The Israeli military had said it killed Saad in an attack on Saturday near Gaza City. At least 25 people were wounded.
Confirming Saad’s killing in a video statement on Sunday, Hamas’s Gaza chief, Khalil al-Hayya, accused Israel of violating the ceasefire.
“In the wake of Israel’s continued violations, including the latest assassination of a Hamas commander just yesterday, we call on the mediators and especially the US administration and US President Donald Trump as the main guarantor of the agreement, to force the occupation [Israel] to respect the ceasefire deal and to implement it,” he said.
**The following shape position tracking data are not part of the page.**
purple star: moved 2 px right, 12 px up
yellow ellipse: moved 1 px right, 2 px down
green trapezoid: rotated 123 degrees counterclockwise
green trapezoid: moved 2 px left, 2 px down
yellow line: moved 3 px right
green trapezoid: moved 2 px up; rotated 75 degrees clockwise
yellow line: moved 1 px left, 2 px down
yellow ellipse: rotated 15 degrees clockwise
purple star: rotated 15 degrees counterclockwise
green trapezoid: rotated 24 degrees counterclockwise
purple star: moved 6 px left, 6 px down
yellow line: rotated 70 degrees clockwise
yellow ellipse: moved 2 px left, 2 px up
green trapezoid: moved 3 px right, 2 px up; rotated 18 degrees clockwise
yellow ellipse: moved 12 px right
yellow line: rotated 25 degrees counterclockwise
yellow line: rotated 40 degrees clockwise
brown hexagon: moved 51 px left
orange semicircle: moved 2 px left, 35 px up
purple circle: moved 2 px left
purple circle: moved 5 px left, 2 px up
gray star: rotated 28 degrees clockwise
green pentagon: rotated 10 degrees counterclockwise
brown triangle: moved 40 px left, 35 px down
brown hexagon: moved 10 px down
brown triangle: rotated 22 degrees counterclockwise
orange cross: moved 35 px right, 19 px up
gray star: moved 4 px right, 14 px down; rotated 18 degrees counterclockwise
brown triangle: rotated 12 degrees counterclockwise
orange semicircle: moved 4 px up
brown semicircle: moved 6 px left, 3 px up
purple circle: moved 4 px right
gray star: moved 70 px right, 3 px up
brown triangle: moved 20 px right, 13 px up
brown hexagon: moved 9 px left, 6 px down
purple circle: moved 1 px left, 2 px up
Since the ceasefire started on October 10, Israel has continued to attack Gaza daily – carrying out nearly 800 attacks and killing at least 386 people – in breach of the agreement, according to authorities in Gaza.
Moreover, Israel has refused to allow the free flow of humanitarian aid into Gaza in violation of the truce’s terms as hundreds of thousands of Palestinians are suffering after Storm Byron, which flooded 27,000 tent shelters.
The United Nations General Assembly last week overwhelmingly backed a resolution demanding that Israel open unrestricted humanitarian access to the Gaza Strip, stop attacking UN facilities and comply with international law in line with its obligations as an occupying power.
“Our priority is to continue with the steps to end the war and especially to complete phase one [of the ceasefire], which includes allowing aid and needed equipment to enter to rehabilitate hospitals and medical centres and the infrastructure,” al-Hayya said, adding that this must include opening the Rafah crossing with Egypt “in two directions” and advancing to phase two to secure “full withdrawal of the occupation”.
The October truce calls for the disarmament of Hamas and deployment of an international stabilisation force proposed by Trump. But al-Hayya, who himself survived an Israeli assassination attempt in Doha in September, said the role of any international peace force should be strictly limited.
“The mission of the international peace force must be limited to maintaining or keeping the ceasefire and to separate the two sides on the boundaries of the Gaza Strip,” he said, adding that Hamas and other Palestinian factions remain committed to the agreement but reject any form of guardianship imposed on Gaza or its people.